Homemade dibbler in action. Yes, we still talk about this tool as though we were in 7th grade.

I made this dibbler tool 2 years ago to speed up garlic planting. It has slightly sharpened dowels spaced evenly along the bottom bar at the just the right planting distance. The horizontal stick in the middle lets me line up the distance to the next row, so I end up with a nice grid of holes as I stomp down the bed.

Planting a clove.

Clove tucked in.

One clove down, two thousand nine hundred ninety nine to go...

Almost at the end of the bed.

After a bunch of cloves are dropped in, I use the back of the rake to cover the holes and firm the surface. In a more typical November, I would wait until the ground got a bit colder and then mulch with straw before the heavy snows of December or January. Plans are a bit different this year thanks to early snowy insanity, but it look like there's a thaw around the corner, so hopefully the garlic can get put to bed properly before the winter. We look forward to the happy green shoots of garlic scapes popping up out of the straw in spring 2015!

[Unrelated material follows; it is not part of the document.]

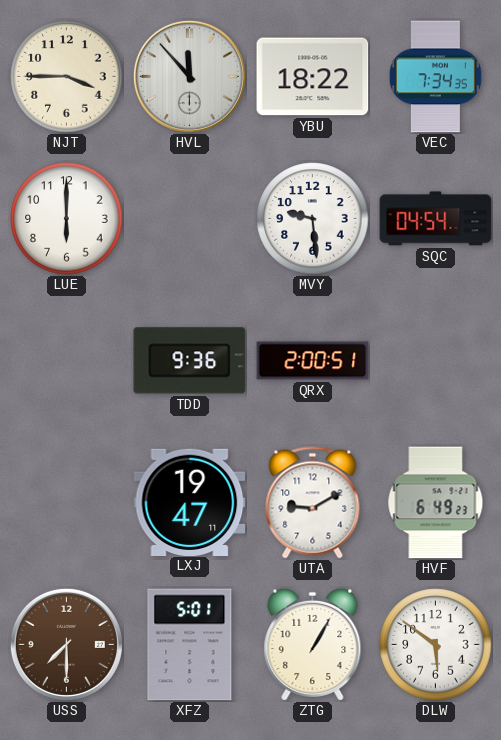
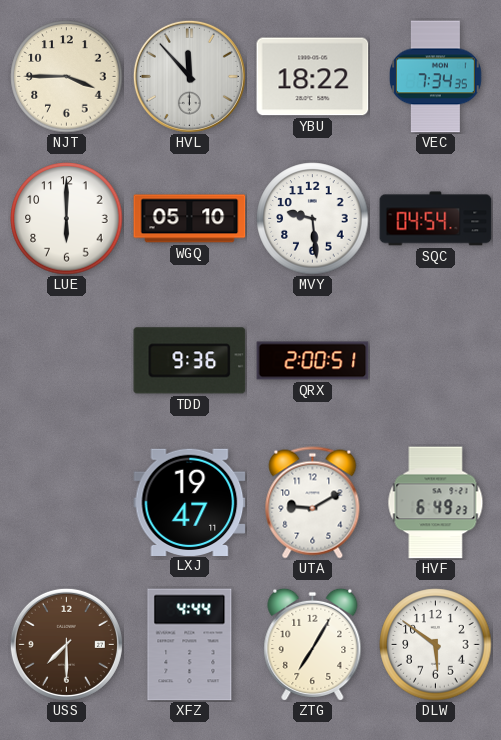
WGQ: none -> 05:10
XFZ: 5:01 -> 4:44
ZTG: 1:05 -> 7:05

What's in a Box? Fall Edition

Just before the final delivery of the 2014 CSA season last week, we unpacked one of the boxes to show off all the tasty goodies inside. Since we're into November It's a thoroughly fall box, with hearty squashes and root veggies. Next year we hope to do the same with boxes typical of spring and summer produce.

Here is one of our packed and ready to go boxes...

...and here it is unpacked! See below for the complete list of veggies.

Back row from left to right: kabocha squash, butternut squashes

Middle row from left to right: purple cabbage, rutabaga, lettuce

Front row from left to right: beets, black radishes, black kale

In the paper bags: carrots, potatoes, garlic and onions together

Thanks again to all our CSA members for supporting the farm this year. Keep checking the blog during the off-season -  harvest time might be done, but work on the farm never ends!